• Action item: Identify and pull out each line of the entries in which "FINISHER" occurs.

(Saved entries)

☆ ☆ ☆ ☆ ☆ ☆ ☆

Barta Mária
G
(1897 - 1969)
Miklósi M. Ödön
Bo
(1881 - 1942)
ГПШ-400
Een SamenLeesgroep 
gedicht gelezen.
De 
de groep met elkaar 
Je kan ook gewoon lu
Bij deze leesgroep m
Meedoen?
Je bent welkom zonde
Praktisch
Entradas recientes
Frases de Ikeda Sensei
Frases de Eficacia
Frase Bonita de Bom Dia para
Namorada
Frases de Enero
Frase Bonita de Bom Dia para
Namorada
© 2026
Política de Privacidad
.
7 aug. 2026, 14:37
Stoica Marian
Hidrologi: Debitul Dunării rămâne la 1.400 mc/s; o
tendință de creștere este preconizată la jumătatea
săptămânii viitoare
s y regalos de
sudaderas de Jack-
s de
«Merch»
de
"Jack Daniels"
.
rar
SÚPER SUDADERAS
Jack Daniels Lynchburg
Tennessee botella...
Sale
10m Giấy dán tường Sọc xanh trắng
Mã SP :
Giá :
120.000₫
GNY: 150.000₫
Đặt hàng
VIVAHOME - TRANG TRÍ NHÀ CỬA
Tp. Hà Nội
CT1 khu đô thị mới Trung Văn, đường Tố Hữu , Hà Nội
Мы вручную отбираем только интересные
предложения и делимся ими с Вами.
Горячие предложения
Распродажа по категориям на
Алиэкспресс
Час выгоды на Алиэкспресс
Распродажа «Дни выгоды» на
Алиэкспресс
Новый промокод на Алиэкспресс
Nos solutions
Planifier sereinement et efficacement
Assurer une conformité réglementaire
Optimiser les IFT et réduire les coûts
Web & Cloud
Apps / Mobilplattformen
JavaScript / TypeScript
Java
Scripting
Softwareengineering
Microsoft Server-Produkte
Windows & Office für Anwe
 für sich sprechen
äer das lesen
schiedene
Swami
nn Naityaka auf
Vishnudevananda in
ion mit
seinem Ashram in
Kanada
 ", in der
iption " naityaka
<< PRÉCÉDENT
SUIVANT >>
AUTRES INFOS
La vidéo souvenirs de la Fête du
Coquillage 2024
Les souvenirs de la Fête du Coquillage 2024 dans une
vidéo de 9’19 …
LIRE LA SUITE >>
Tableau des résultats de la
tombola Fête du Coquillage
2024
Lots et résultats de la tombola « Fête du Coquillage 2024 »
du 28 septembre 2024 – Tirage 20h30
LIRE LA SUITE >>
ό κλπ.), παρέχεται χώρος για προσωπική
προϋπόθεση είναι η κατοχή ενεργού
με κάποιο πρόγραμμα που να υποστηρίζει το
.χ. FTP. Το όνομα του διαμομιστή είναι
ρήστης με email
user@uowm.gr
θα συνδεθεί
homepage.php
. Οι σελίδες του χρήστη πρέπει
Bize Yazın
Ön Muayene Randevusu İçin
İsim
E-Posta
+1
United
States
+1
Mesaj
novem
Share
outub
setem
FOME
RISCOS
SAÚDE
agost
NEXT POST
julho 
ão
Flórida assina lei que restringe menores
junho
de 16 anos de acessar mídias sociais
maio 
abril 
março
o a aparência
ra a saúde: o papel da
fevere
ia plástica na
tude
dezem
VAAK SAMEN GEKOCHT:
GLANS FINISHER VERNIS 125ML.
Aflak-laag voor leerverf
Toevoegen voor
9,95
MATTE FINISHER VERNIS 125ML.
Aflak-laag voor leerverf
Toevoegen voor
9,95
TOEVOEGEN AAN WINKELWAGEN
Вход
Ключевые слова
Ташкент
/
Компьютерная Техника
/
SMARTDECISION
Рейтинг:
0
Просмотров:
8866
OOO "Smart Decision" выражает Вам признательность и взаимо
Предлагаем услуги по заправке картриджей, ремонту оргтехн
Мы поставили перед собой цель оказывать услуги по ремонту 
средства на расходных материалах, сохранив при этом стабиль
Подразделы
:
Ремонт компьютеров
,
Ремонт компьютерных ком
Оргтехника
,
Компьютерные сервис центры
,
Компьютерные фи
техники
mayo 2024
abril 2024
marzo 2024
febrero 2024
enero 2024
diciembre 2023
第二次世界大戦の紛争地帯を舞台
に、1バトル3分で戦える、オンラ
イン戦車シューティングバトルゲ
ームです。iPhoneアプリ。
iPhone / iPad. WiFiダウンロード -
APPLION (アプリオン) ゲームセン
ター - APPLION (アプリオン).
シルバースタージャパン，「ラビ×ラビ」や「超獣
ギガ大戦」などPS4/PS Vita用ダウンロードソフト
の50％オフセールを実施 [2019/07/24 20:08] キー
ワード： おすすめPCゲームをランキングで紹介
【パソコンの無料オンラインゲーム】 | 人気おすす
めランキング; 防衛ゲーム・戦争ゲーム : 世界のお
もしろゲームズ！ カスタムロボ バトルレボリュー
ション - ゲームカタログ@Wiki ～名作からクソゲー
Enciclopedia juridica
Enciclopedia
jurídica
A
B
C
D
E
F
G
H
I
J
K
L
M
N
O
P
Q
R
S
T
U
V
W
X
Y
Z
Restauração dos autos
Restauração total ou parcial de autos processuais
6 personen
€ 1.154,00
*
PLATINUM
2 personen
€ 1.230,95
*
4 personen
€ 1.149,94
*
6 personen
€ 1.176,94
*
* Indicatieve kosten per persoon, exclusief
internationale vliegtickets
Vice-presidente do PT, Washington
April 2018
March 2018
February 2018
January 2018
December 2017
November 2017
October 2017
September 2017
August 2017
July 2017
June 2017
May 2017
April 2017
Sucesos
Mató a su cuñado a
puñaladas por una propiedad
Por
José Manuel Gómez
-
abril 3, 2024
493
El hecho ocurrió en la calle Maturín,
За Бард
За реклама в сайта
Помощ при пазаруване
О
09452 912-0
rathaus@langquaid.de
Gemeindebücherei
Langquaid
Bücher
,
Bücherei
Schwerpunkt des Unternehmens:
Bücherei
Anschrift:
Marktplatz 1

☆ ☆ ☆ ☆ ☆ ☆ ☆

• Exercise answer:
GLANS FINISHER VERNIS 125ML.
MATTE FINISHER VERNIS 125ML.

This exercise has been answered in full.